*** Record extracts Section Begins ***

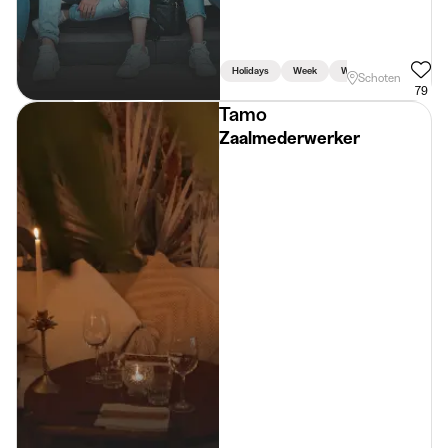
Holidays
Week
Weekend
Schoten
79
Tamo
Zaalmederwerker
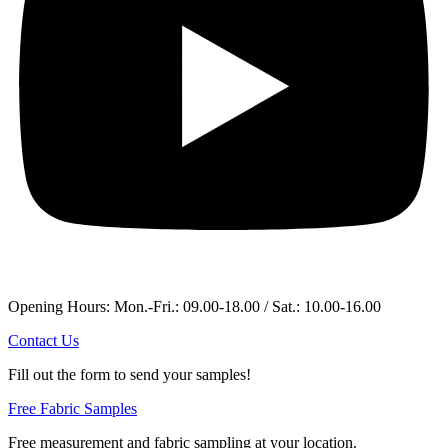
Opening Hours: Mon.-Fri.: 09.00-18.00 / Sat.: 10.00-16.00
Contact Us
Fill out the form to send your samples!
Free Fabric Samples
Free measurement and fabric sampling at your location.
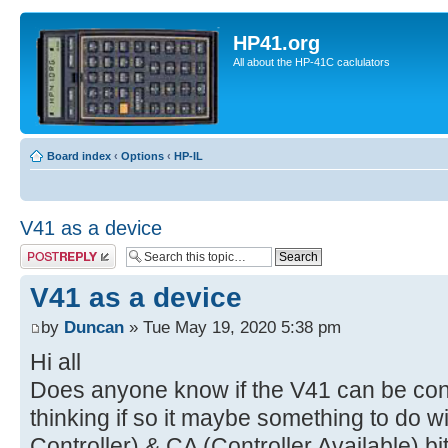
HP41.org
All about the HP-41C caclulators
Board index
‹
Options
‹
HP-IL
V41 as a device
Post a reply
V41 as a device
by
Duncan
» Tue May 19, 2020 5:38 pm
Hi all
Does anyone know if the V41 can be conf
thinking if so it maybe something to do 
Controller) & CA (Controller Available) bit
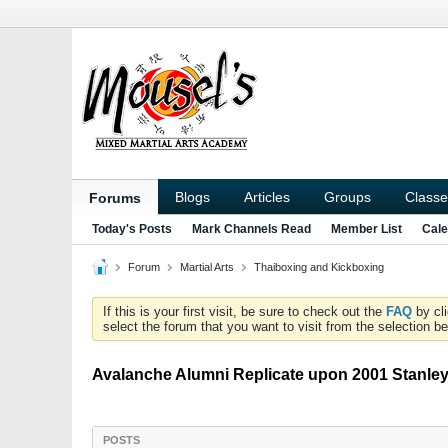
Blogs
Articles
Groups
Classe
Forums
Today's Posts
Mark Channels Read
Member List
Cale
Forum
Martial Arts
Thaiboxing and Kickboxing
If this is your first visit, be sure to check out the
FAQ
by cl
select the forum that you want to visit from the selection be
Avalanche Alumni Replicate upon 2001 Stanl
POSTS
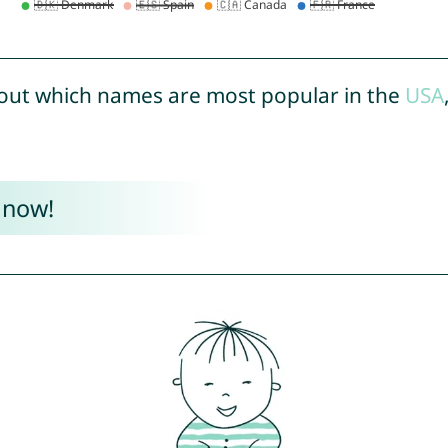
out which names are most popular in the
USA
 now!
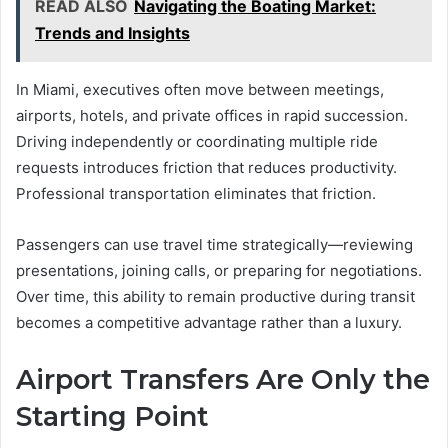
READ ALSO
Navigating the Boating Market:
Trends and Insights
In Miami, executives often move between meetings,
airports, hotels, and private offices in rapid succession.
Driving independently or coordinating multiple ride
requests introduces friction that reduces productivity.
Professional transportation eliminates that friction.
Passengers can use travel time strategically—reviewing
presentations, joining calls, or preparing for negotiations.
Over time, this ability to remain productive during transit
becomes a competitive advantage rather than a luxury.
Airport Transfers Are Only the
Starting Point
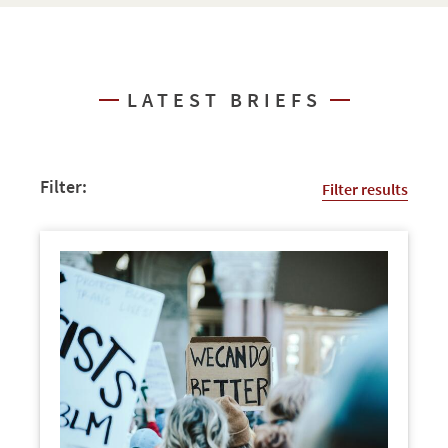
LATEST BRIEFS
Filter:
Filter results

*** Record extracts Section Ends ***
*** Record extracts Section Begins ***

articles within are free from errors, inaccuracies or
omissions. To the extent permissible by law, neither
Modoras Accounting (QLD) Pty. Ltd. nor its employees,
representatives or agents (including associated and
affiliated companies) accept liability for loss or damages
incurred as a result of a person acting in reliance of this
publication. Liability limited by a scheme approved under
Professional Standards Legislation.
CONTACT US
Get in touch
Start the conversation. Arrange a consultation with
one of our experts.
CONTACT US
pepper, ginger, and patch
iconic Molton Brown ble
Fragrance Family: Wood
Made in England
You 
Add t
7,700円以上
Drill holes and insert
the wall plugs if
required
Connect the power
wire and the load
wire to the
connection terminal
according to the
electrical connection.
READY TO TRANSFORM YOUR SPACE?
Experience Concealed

*** Record extracts Section Ends ***

▶ _Required action_:
Copy every line of the data that holds the string "time".

▶ _Output_:
Passengers can use travel time strategically—reviewing
Over time, this ability to remain productive during transit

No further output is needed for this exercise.